Today I started week #6 of my Runners World program. I warmed up, then ran 9 minutes, walked 2 minutes times 2. Then I ran 8 minutes and did my cool-down. I was proud of myself: "go Grammie go"! I felt strong in my legs and had energy; not at all winded. I was surprised because usually on Mondays I am exhausted; I have trouble sleeping because I dread going to work Monday morning. Maybe this running thing has some extra benefit for this old chubby Grammie. Maybe today's accomplishment doesn't sound like much to others, but I feel like I just finished a marathon.
It is still stinky wet in New Jersey from all the rain over the weekend. The smell from the cellar (which was full of water and still has to dry out) doesn't make indoor exercise appealing right at the moment...but Grammie will persevere.

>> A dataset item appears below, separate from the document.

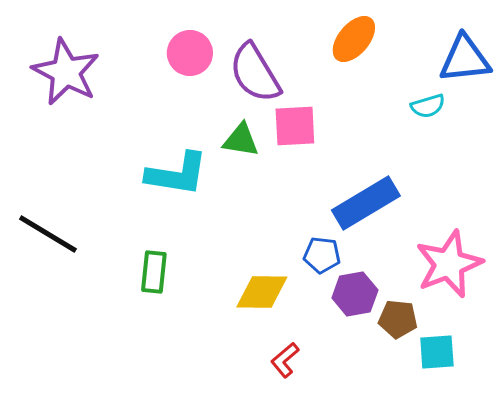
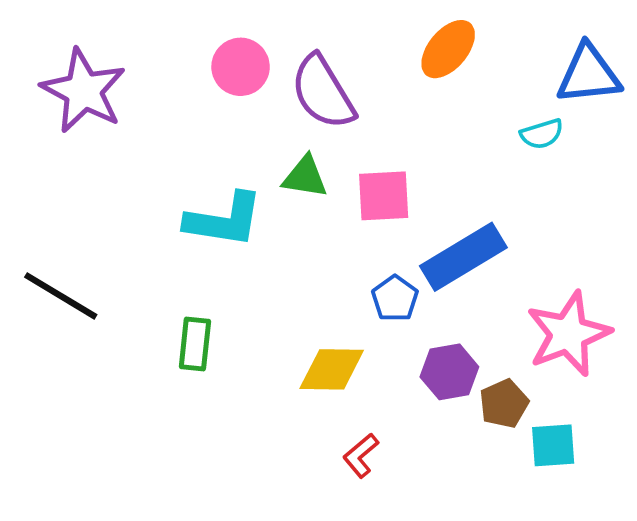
pink square: (295, 126) -> (384, 196), moved
blue pentagon: (322, 255) -> (395, 298), moved, turned 30
brown pentagon: (398, 319) -> (504, 404), turned -30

I do have a question..what is it with play lists? Back in the 70's when I started running there was no such thing. After all we didn't have cassette/CD players or i-pods, we had to sing. I sang out loud or in my head. I did have a 20lb portable 8-track player but I would have looked pretty silly running down the street lugging that big thing. My favorite song to sing was "The Muffin Man".....yes, I said "The Muffin Man"...remember the words..."Oh do you know the Muffin man, the Muffin Man, the Muffin Man.....". You could sing it fast or slow depending upon your pace. I sang that song over and over again...from anything from a 3 mile to a 12 mile run. I still find myself singing it when I run on the treadmill. I haven't seen the song on any published play lists yet. I also sing "We Wish You a Merry Christmas" and "Jingle Bells".

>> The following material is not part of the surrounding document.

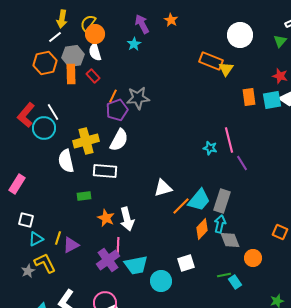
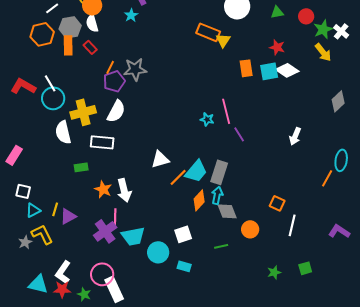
green triangle: (280, 41) -> (277, 12), turned 40
red L-shape: (26, 115) -> (23, 86), turned 80
cyan circle: (44, 128) -> (53, 98), moved
cyan rectangle: (235, 282) -> (184, 266), moved, turned -40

Tomorrow is my off day...I will be incorporating some strength training...sounds like fun.

Sunday, March 14, 2010

grammie gets a life

Hello to probably no one,
My name is Noel Carol Brown...known as Gammie to my one and only grandchild Thomas Alexander (Alex)Lendvai. I live in my mother's home in New Jersey. My husband Tom and I came here 3 years ago to take care of my mother after her first stroke. We thought we would be here about 3-6 months. Well, mom had more strokes, my husband Tom was diagnosed with inoperable liver cancer..and well...mom is now well cared for in a wonderful nursing home...my husband died June 9, 2008 on what would have been our 35th wedding anniversary (if we hadn't divorced and re-married..more about that later).
I am going to run again. I am following a schedule I found through Runner's World Magazine. I will be starting week 6 tomorrow..run 9 minutes, walk 2 minutes times 2, then run 8 minutes (not including the warm-up and cool-down). I am so proud that I have made it this far...even if I am using my treadmill. I Loved running...but life took over and I stopped for a while (20 years).
It stopped raining for now in New Jersey. I swear I felt several earthquake/tremors this morning similar to the ones we had last month. But not to worry, they will not deter me from my morning runs tomorrow. Monday, Wednesday, Friday and Saturday.
I suppose I should go back to my Yoga Class tomorrow too. I am going to be going on a retreat with Sarah Powers Memorial Day weekend at Kripalu. I cannot wait..it should be g-r-e-a-t.
So what if I am a "chubby" 50-some year old grandmother. I can still have a life.